Guest column: Pensions expert Ros Altmann picks out some of the products that will benefit from the Budget's assault on the entrenched annuity market.
People can take their 25 per cent tax-free cash and leave the balance invested without having to secure an income with the remainder.
In countries without mandatory annuity purchase, fewer than 10 per cent of retirees choose to annuitise.
Longevity is only one of the retirement risks people face
Annuities can fulfil some retirement requirements, but not all. Previously, most retirees just bought standard single-life level annuities, at increasingly poor rates as gilt yields fell following quantitative easing.
This completely irreversible purchase sought to protect them against running out of money if they lived to advanced old age, but longevity is only one of the retirement risks people face.
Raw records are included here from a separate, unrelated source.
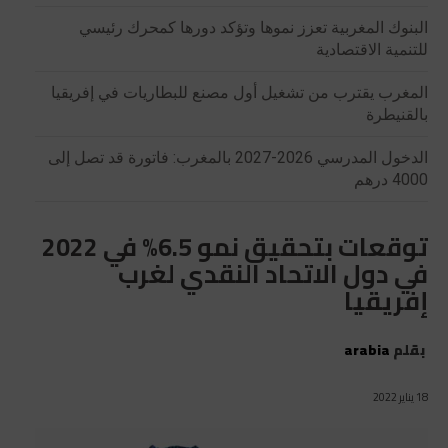
البنوك المغربية تعزز نموها وتؤكد دورها كمحرك رئيسي
للتنمية الاقتصادية
المغرب يقترب من تشغيل أول مصنع للبطاريات في إفريقيا
بالقنيطرة
الدخول المدرسي 2026-2027 بالمغرب: فاتورة قد تصل إلى
4000 درهم
توقعات بتحقيق نمو 6.5% في 2022
في دول الاتحاد النقدي لغرب
إفريقيا
بقلم
arabia
18 يناير 2022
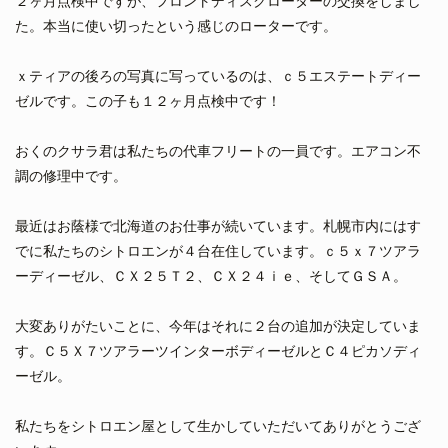
２ヶ月点検中ですが、フロントディスクローターの交換をしまし
た。本当に使い切ったという感じのローターです。
ｘティアの後ろの写真に写っているのは、ｃ５エステートディー
ゼルです。この子も１２ヶ月点検中です！
おくのクサラ君は私たちの代車フリートの一員です。エアコン不
調の修理中です。
最近はお蔭様で北海道のお仕事が続いています。札幌市内にはす
でに私たちのシトロエンが４台在住しています。ｃ５ｘ７ツアラ
ーディーゼル、ＣＸ２５Ｔ２、ＣＸ２４ｉｅ、そしてＧＳＡ。
大変ありがたいことに、今年はそれに２台の追加が決定していま
す。Ｃ５Ｘ７ツアラーツインターボディーゼルとＣ４ピカソディ
ーゼル。
私たちをシトロエン屋として生かしていただいてありがとうござ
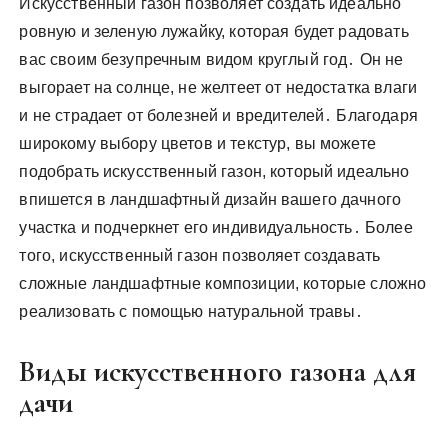
Искусственный газон позволяет создать идеально
ровную и зеленую лужайку, которая будет радовать
вас своим безупречным видом круглый год․ Он не
выгорает на солнце, не желтеет от недостатка влаги
и не страдает от болезней и вредителей․ Благодаря
широкому выбору цветов и текстур, вы можете
подобрать искусственный газон, который идеально
впишется в ландшафтный дизайн вашего дачного
участка и подчеркнет его индивидуальность․ Более
того, искусственный газон позволяет создавать
сложные ландшафтные композиции, которые сложно
реализовать с помощью натуральной травы․
Виды искусственного газона для
дачи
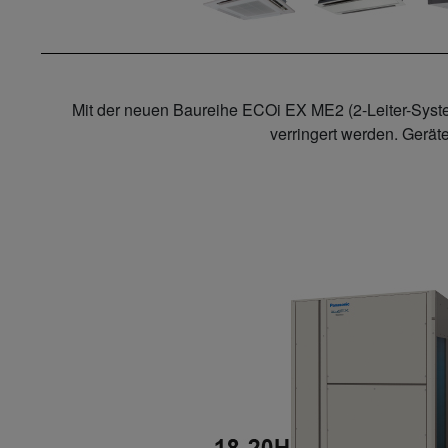
Mit der neuen Baureihe ECOi EX ME2 (2-Leiter-Syste
verringert werden. Gerät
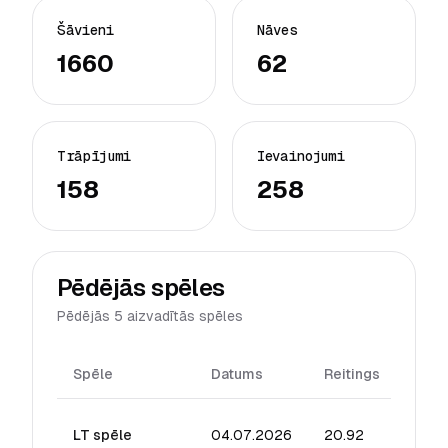
Šāvieni
Nāves
1660
62
Trāpījumi
Ievainojumi
158
258
Pēdējās spēles
Pēdējās 5 aizvadītās spēles
Spēle
Datums
Reitings
Šāvie
LT spēle
04.07.2026
20.92
2017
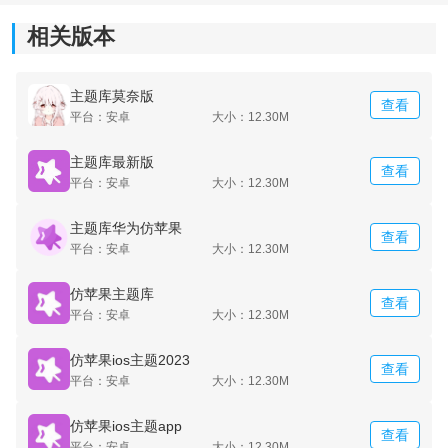
相关版本
主题库莫奈版
查看
平台：安卓
大小：12.30M
主题库最新版
查看
平台：安卓
大小：12.30M
主题库华为仿苹果
查看
平台：安卓
大小：12.30M
仿苹果主题库
查看
平台：安卓
大小：12.30M
仿苹果ios主题2023
查看
平台：安卓
大小：12.30M
仿苹果ios主题app
查看
平台：安卓
大小：12.30M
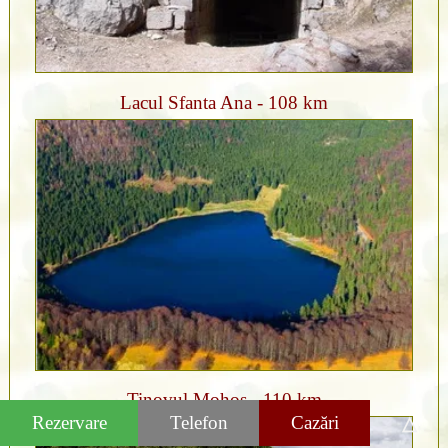
Lacul Sfanta Ana - 108 km
Tinovul Mohos - 110 km
Rezervare
Telefon
Cazări
△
They had no inflation protection, no cover for a partner, no help if they became ill or needed care, no legacy to leave on early death and no chance to benefit from strong investment markets or future rate rises – although the converse of that is the fund will not be damaged by investment falls.
This is rather like only insuring your house against fire. If it burns down, the insurance pays out, but with flooding or burglary, there is no protection.
Annuity providers may well refocus their selling efforts on bulk annuities to aid DB derisking
Annuities will still form part of pension planning – especially for those who want certainty of future income and can accept a low return in exchange for longevity insurance – but perhaps from later ages, and not with their entire fund.
Instead of standard annuities there will be more joint-life products, with individual underwriting for health issues. Delaying annuitisation to a later age allows flexibility to adjust to changes in individual or market circumstances, rather than setting lifelong income according to earlier health with no chance to reflect future illness.
Annuities that offer a ‘surrender value’ or perhaps with non-linear payout profiles might be of interest.
Retirement income needs are often U-shaped, with high spending in the first few years, then a less active lower-spending phase and finally much higher spending for health or care needs.
Third-way annuities and lower-cost, mass-market drawdown products should prove popular, enabling people to benefit from good markets, or future rate rises, while offering downside protection with capital or income guarantees.
Spreading risks in a diversified portfolio can allow pension savings to protect against more retirement risks than before.
Finally, although the individual annuity market will probably shrink substantially, there may be increased demand from defined benefit pension schemes. Annuity providers may well refocus their selling efforts on bulk annuities to aid DB derisking.
With hundreds of billions of pounds of pension assets, DB scheme demand could offset reduced sales of individual annuities.